ACTIVITY
Set down the data below from its first line to the line holding "der Bearbeitung Ihrer", inclusive; omit all pictures.

Content starts

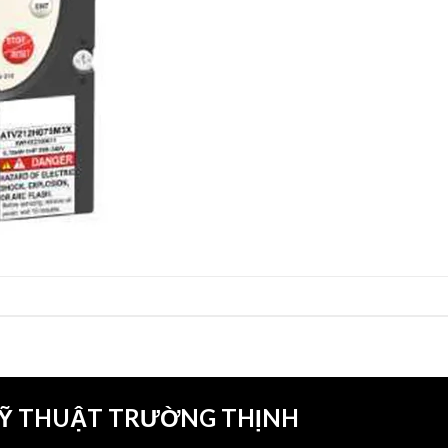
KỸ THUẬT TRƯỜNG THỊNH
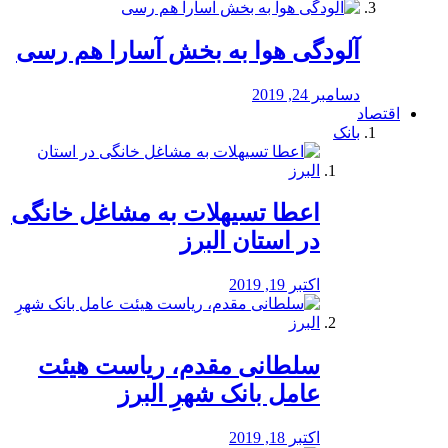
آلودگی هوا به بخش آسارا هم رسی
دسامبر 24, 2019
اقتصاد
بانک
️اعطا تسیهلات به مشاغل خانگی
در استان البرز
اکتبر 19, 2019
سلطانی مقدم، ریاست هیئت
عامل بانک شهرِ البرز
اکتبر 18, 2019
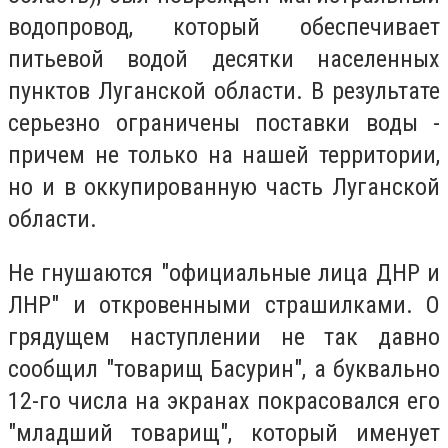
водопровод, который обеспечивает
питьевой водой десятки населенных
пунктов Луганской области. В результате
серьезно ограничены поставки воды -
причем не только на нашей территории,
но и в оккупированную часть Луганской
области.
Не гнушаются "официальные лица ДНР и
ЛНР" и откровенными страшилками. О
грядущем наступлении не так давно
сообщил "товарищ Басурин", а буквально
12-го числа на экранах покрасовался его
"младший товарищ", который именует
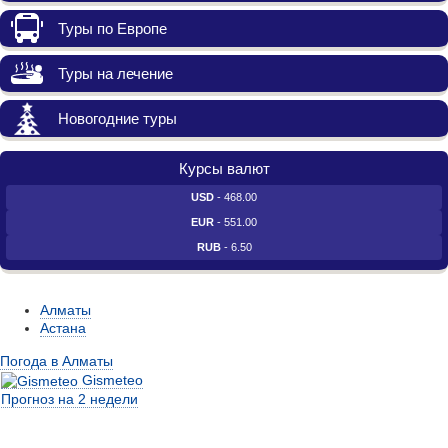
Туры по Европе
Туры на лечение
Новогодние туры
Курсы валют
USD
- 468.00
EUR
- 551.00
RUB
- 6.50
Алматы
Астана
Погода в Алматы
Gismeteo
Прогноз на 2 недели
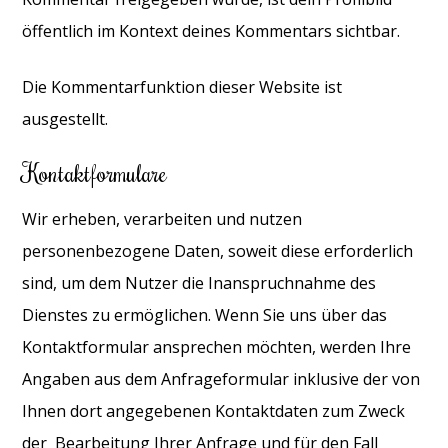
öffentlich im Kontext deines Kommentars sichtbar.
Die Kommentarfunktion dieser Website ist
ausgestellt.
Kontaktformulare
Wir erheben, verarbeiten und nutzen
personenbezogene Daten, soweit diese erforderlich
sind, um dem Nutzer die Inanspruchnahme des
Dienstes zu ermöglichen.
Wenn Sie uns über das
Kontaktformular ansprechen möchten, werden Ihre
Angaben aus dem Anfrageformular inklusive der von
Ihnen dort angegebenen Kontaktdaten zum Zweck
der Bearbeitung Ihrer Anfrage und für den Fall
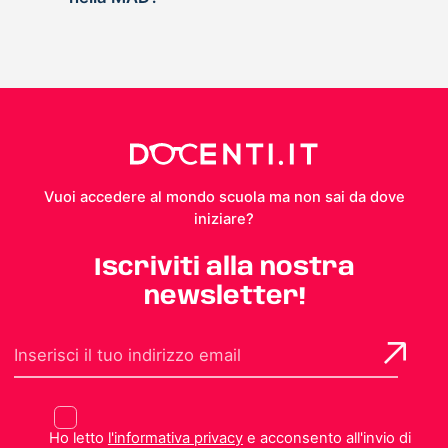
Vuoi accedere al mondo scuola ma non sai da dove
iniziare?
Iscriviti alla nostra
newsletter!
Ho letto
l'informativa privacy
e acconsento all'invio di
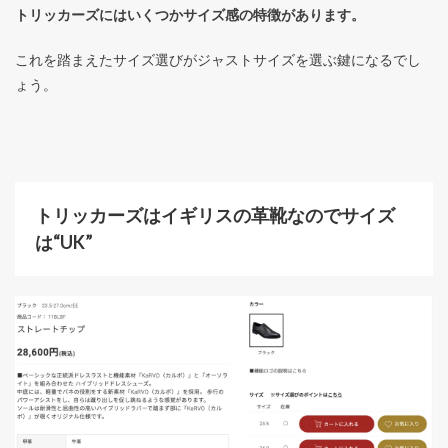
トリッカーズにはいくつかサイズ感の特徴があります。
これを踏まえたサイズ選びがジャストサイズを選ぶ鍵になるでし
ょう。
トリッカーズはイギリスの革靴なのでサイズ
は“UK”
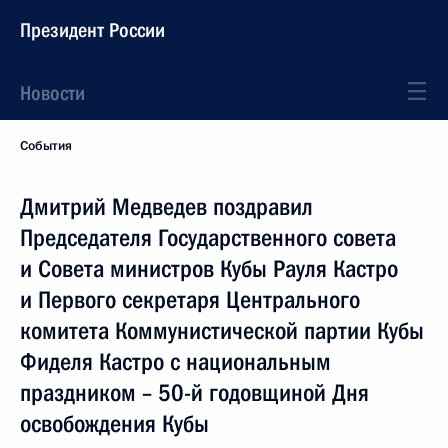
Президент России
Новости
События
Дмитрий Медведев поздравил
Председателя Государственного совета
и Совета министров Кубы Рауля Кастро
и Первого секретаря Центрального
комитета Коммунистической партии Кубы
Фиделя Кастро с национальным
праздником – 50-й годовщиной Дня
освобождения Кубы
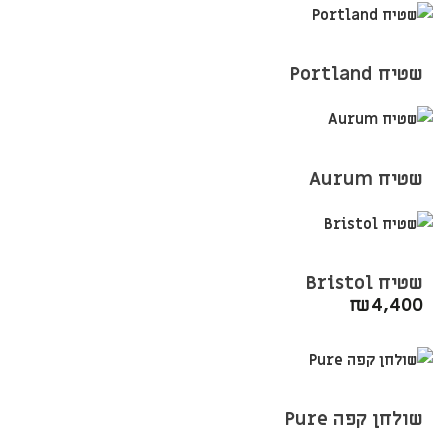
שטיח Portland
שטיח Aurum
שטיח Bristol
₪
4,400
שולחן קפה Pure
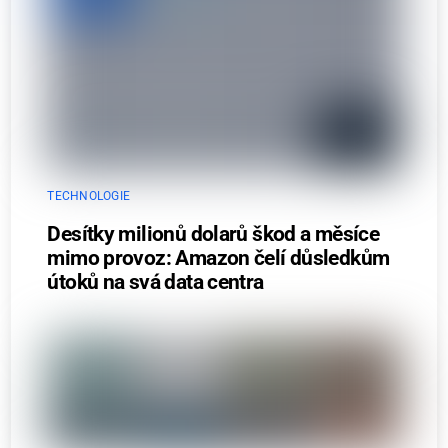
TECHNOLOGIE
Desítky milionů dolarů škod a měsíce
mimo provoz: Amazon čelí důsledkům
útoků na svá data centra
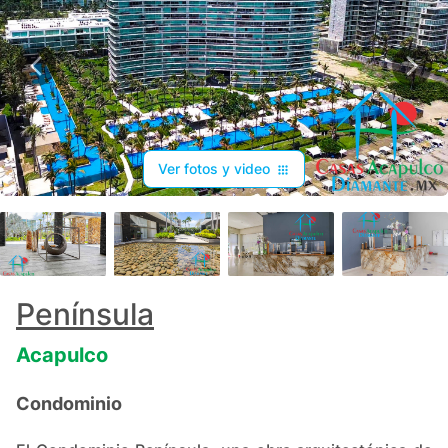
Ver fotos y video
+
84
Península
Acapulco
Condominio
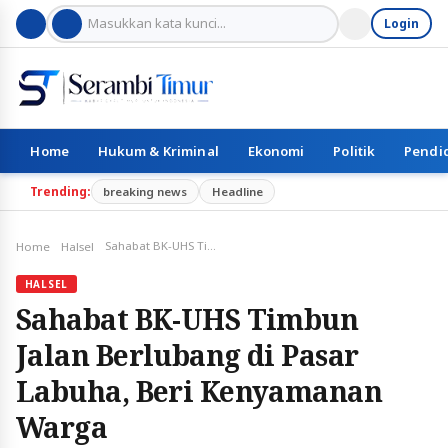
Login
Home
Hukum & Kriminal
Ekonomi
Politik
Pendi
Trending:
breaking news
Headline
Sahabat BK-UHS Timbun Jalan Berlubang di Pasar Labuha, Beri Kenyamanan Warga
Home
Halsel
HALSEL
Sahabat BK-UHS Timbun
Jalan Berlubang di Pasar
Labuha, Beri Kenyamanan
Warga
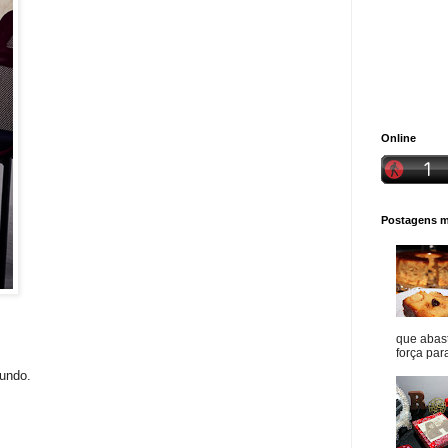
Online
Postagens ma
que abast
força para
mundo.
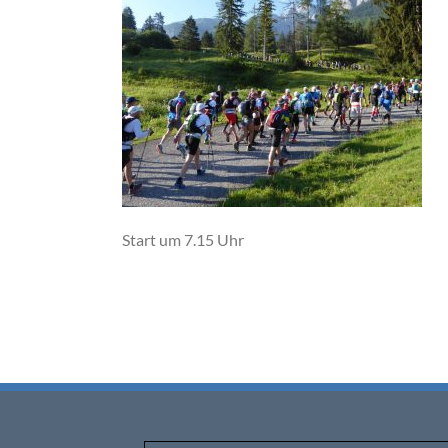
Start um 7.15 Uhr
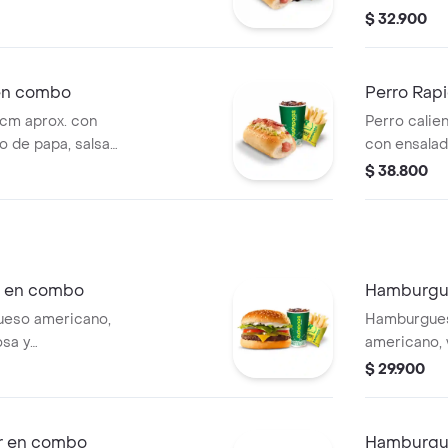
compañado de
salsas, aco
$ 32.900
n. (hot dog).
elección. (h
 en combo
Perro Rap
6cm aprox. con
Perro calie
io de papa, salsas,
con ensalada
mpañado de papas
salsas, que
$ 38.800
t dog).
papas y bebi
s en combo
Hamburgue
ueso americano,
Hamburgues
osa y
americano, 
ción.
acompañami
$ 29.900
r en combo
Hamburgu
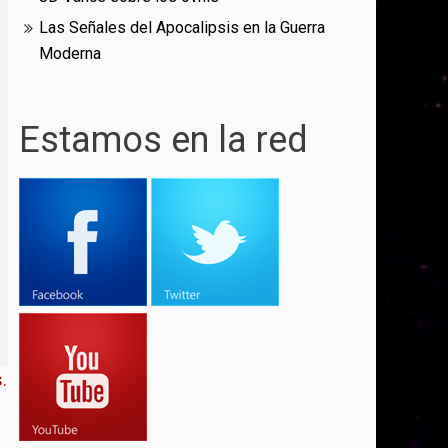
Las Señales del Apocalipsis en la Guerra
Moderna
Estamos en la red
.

Content ends

EXPECTED ANSWER
KỸ THUẬT TRƯỜNG THỊNH
آلودگی هوا به بخش آسارا هم رسی
دسامبر 24, 2019
اقتصاد
بانک
️اعطا تسیهلات به مشاغل خانگی
در استان البرز
اکتبر 19, 2019
سلطانی مقدم، ریاست هیئت
عامل بانک شهرِ البرز
اکتبر 18, 2019
водопровод, который обеспечивает
питьевой водой десятки населенных
пунктов Луганской области. В результате
серьезно ограничены поставки воды -
причем не только на нашей территории,
но и в оккупированную часть Луганской
области.
Не гнушаются "официальные лица ДНР и
ЛНР" и откровенными страшилками. О
грядущем наступлении не так давно
сообщил "товарищ Басурин", а буквально
12-го числа на экранах покрасовался его
"младший товарищ", который именует
Туры по Европе
Туры на лечение
Новогодние туры
Курсы валют
USD
- 468.00
EUR
- 551.00
RUB
- 6.50
Алматы
Астана
Погода в Алматы
Gismeteo
Прогноз на 2 недели
öffentlich im Kontext deines Kommentars sichtbar.
Die Kommentarfunktion dieser Website ist
ausgestellt.
Kontaktformulare
Wir erheben, verarbeiten und nutzen
personenbezogene Daten, soweit diese erforderlich
sind, um dem Nutzer die Inanspruchnahme des
Dienstes zu ermöglichen.
Wenn Sie uns über das
Kontaktformular ansprechen möchten, werden Ihre
Angaben aus dem Anfrageformular inklusive der von
Ihnen dort angegebenen Kontaktdaten zum Zweck
der Bearbeitung Ihrer Anfrage und für den Fall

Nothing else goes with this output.